Jan Sevcik, Co-Founder & CEO/CTO, Medical Search Technologies
More often than not, a company begins its journey from a simple idea. An idea that escalates from mitigating a problem or two into taking a more structured form to cater to the market needs. Medical Search Technologies (MST), the company that crunches data to offer actionable insights to the healthcare providers, traces the same path. MST is the brainchild of Jan Sevcik, a technologist and a visionary. While working as a CIO for a public company, he developed an illness and was not responding well to the treatment. Looking out for options to cure his illness, he embarked on a quest to search for additional information that would help to enhance his treatment. “I knew that there are databases like PubMed that hold a wealth of information in the form of medical journals. However, when one searches for a query, there are thousands of results that pop up, making it almost impossible to read all the articles,” says Sevcik. Leveraging his experience of building robust algorithms to solve specific challenges, he started a personal text-mining project on medical journal data. Wherein the task was to develop a searching algorithm that can relate to the query and bring out the results in a more intelligent and relational way, rather than just simply finding the keyword of the searched query. What started as a project to enhance his treatment, resulted in an interesting searching algorithm that was able to find the relevant data, helping him restore his health to normal in the process. Realizing the potential that the algorithm holds, and the void present in the market for this kind of solution, Sevcik cemented the idea to establish MST.
The company offers ARE4, an AI backed, natural language processing (NLP) and information extraction (IE) technology for the healthcare industry that creates structured data from raw, unstructured text files. The type of files which are often found in electronic medical records, pathology reports, PubMed and many other medical data warehouses. ARE4 can process unstructured data like patient progress notes and radiology report and transform into a usable data format. Additionally, it is fully capable of tackling problems such as extracting the information from handwritten physician prescription, which is often incomplete and hard to read or retrieving the history of the patient population responding to various therapies. ARE4 processes the many errors contained in the raw data like headers, incomplete and run on sentences, misspellings, as well as punctuation issues. Furthermore, the AI-backed platform can dive deep to search the typed query quickly and effectively, for example, searching for tumor size, that surpasses the simple search, and brings out the granular level of details, which will enable the researchers, physician, and scientists to gain insights to enhance precision medicine.

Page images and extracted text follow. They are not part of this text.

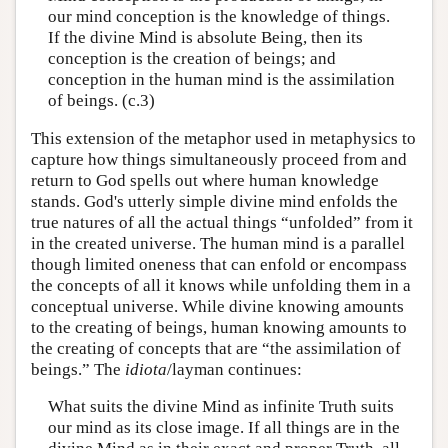
our mind conception is the knowledge of things.
If the divine Mind is absolute Being, then its
conception is the creation of beings; and
conception in the human mind is the assimilation
of beings. (c.3)
This extension of the metaphor used in metaphysics to
capture how things simultaneously proceed from and
return to God spells out where human knowledge
stands. God's utterly simple divine mind enfolds the
true natures of all the actual things “unfolded” from it
in the created universe. The human mind is a parallel
though limited oneness that can enfold or encompass
the concepts of all it knows while unfolding them in a
conceptual universe. While divine knowing amounts
to the creating of beings, human knowing amounts to
the creating of concepts that are “the assimilation of
beings.” The
idiota
/layman continues:
What suits the divine Mind as infinite Truth suits
our mind as its close image. If all things are in the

“What really sets us apart is that our solution is a combination of traditional NLP and machine learning versus just pure machine learning, which helps us deal with the messy sentence structures,” points out Sevcik.

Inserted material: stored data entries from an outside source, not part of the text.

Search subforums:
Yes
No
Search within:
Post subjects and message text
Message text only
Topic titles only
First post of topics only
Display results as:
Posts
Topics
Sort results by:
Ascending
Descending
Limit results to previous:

The company has invested time and efforts to train their solutions with millions of medical records, which helps the AI to understand the complexity inherent in the unstructured medical text. Once the data is fed into the powerful algorithm, it cleans the abbreviations, issues with named entities such as genes, and much more not found in typical layman text. For example, if we have to determine who is going to be the next President based on tweets, we do twitter sentiment analysis. The first step is to remove all the special characters (@, #, &, $) from the tweet to make the data clean and make the machine understand the text. This is exactly what ARE4 replicates; without any manual labor involved, it cleans and interprets the text. The next step, after the text is processed, is to connect the dots, that is, to establish a relationship between the data. Here, instead of using a typical relational SQL system, MST harnesses graph database. A typical relational database stores the data in the form of tables, which is fine, but as the number of tables multiplies, it escalates the problem of handling the data due to the increasing number of keys and joins (which are expensive) that prolongs the time taken to process the queries. On the other hand, the graph database works by storing the relationship along with the data. Each node is physically linked in the database, allowing it to have unprecedented speed. Moreover, this connected relationship, using the resource description framework (RDF) gets stored in triplestore, a specialized database used for storing “triples”—a data entity composed of a subject, a predicate, and an object—to enable lighting fast and accurate search results.

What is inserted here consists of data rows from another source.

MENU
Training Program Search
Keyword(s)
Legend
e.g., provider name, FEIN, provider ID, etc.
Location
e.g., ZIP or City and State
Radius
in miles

What really sets us apart is that our solution is a combination of traditional NLP and machine learning versus just pure machine learning, which helps us deal with the messy sentence structures
The icing on the cake is the layer of Confidence Scoring Engine (CSE) present in the ARE4 solution. Here, CSE analyzes the physician’s level of confidence in their report, using a machine-learning algorithm. Hence, each aspect of the report is examined for the confidence level of the physician making the report. For example, words like ‘for sure’ in a report will result as a confirmed yes and high confidence score, whereas the words like ‘maybe,’ ‘most likely’ will be scored low based on the calculations done by the algorithm. Going an extra mile with the underlying technology translates into the users having a robust system that enables them to unlock the potential of unstructured data.
In times when technological advancements are necessary to stay ahead of the pack, MST continually strives to work on various enhancements, be it their ingestion of data or analytics solution. Among multiple things in the workshop, one they are keenly working on is Adverse Event Reporting that correctly receives, tracks, mines a patient’s prescribed medication, and analytically arrives at a conclusion as to what needs to be reported and what is irrelevant to report. Although the big picture revolves around the sophisticated search, the company with its various add-ons is set to disrupt many systems and processes currently used in the healthcare industry.